How to complete this task:
Reproduce the entries word for word, and omit any picture you find in them.

(Transcribed page contents)
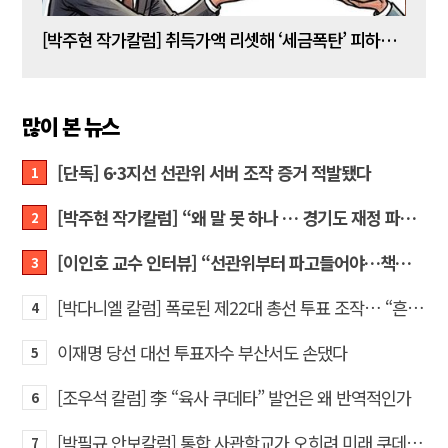
[박주현 작가칼럼] 취득가액 리셋해 ‘세금폭탄’ 피하는 강남 주택 보유자들… “이것은 국가 주도 상식 붕괴 현장”
[조양
많이 본 뉴스
[단독] 6·3지선 선관위 서버 조작 증거 적발됐다
1
[박주현 작가칼럼] “왜 말 못 하나 … 경기도 재정 파탄의 진짜 원인을”
2
[이인호 교수 인터뷰] “선관위부터 파고들어야…책임자 직접 고발하라”
3
[박다니엘 칼럼] 폭로된 제22대 총선 투표 조작… “흔들리는 가짜 국회의원들”
4
이재명 당선 대선 투표자수 부산서도 손댔다
5
[조우석 칼럼] 李 “육사 쿠데타” 발언은 왜 반역적인가
6
[박필규 안보칼럼] 통합 사관학교가 오히려 미래 쿠데타의 통로가 되는 이유
7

Task result:
[박주현 작가칼럼] 취득가액 리셋해 ‘세금폭탄’ 피하는 강남 주택 보유자들… “이것은 국가 주도 상식 붕괴 현장”
[조양
많이 본 뉴스
[단독] 6·3지선 선관위 서버 조작 증거 적발됐다
1
[박주현 작가칼럼] “왜 말 못 하나 … 경기도 재정 파탄의 진짜 원인을”
2
[이인호 교수 인터뷰] “선관위부터 파고들어야…책임자 직접 고발하라”
3
[박다니엘 칼럼] 폭로된 제22대 총선 투표 조작… “흔들리는 가짜 국회의원들”
4
이재명 당선 대선 투표자수 부산서도 손댔다
5
[조우석 칼럼] 李 “육사 쿠데타” 발언은 왜 반역적인가
6
[박필규 안보칼럼] 통합 사관학교가 오히려 미래 쿠데타의 통로가 되는 이유
7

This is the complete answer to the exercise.